8. Así, y siendo que el hecho de que el procesado no haya imitado las firmas de beneficiarios de los cheques en ningún momento desvirtúa el ataque a la fe pública documental, entendida como la credibilidad que frente a la ley comercial merecía con el lleno de las formalidades el acto de transferencia, es incuestionable que se ha tipificado el delito de falsedad previsto en el artículo 221 del Código Penal, ya que como igualmente lo ha considerado la Sala, en el citado fallo de 5 de octubre de 1990:

“No se mortifica esta conclusión, porque en el caso de controversia se haya establecido pericialmente que la firma colocada en el endoso del cheque constituyó una “creación libre” por parte del falsario, en cuanto a pesar de ella, el documento tenía eficacia bastante de acuerdo con la ley que rige su circulación para derivar su importancia dentro de la vida jurídica y adquirir su particular capacidad de servir como “prueba” de hechos y relaciones jurídicas.

Ello porque el delito de falsedad documental no siempre reclamará la creación imitativa de lo que es o ha sido real en torno a la individualización del otorgante, para extender la protección de la fe pública en el aseguramiento de la circulación de estos documentos, criterio que al contrario del formal o restrictivo, radica en la necesidad de consultar como esencia el perjuicio real o potencial determinado por la falsificación (...).

Y si, consultando además el Código de Comercio se encuentra que “el endoso puede hacerse en blanco con la sola firma del endosante” (art. 654), y que “el obligado no podrá exigir que se le compruebe la autenticidad de los endosos (art. 662), quedándole apenas el deber de “identificar el último tenedor” y de verificar la continuidad de sus actos de transferencia, se comprende por esta regulación (que obedece a la naturaleza particular de los títulos valores, merecedores de la suma confianza que se deposita en la seriedad y realidad de las firmas cambiarias) que ni el futuro acreedor a quien con ella se brinda protección, ni los posteriores endosatarios, ni aún el obligado, están en el deber de conocer de antemano las firmas autógrafas de quienes han intervenido como endosantes en la circulación del instrumento, así que en este caso la imitación “copiativa” no constituye un requisito ineludible para que el documento pueda ser admitido libremente”.

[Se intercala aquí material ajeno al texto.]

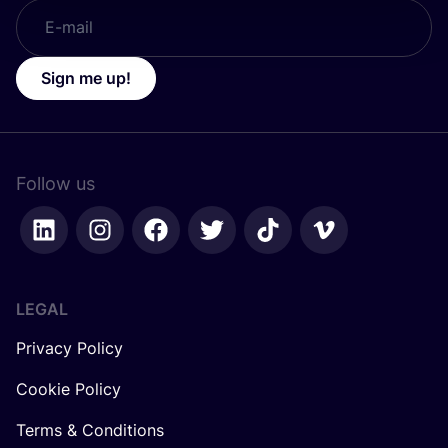
Sign me up!
Follow us
LEGAL
Privacy Policy
Cookie Policy
Terms & Conditions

9. En estas condiciones, y siendo igualmente claro, que no resulta cierto el afirmar, como a veces suele hacerse, que estas falsedades documentales pierden su autonomía por constituir el medio necesario para la obtención del provecho, pues a la luz de la ley comercial, artículo 664, bien puede consignarse esta clase de títulos valores sin el cumplimiento de esta exigencia, es ostensible que aquí lo que subyase en la calificación jurídica que se le dio a esta conducta en la sentencia, es un típico error in iudicando y no una nulidad, pues las dos modalidades de falsedad, esto es, la documental del artículo 221 y la personal del artículo 227 del Código Penal, corresponden al mismo capítulo, esta no procede, imponiéndose únicamente como solución la declaratoria de dicha clase de error, que sólo procedería si hubiese sido demandado por los sujetos procesales con facultad para ello, como son la parte civil, el Fiscal y el Ministerio Público, pues es claro, que el defensor carecería de interés jurídico para ello por cuanto la decisión le resultaría más gravosa a su procurado, pero como esto no ha sucedido, necesario es colegir que la calificación dada a esta falsedad por las instancias resulta inmodificable, quedando juzgada en los términos en que lo ha cedido el tribunal».

(Sentencia de casación, abril 13 de 1999. Radicación 10.300. Magistrado Ponente: Dr. Carlos Augusto Gálvez Argote).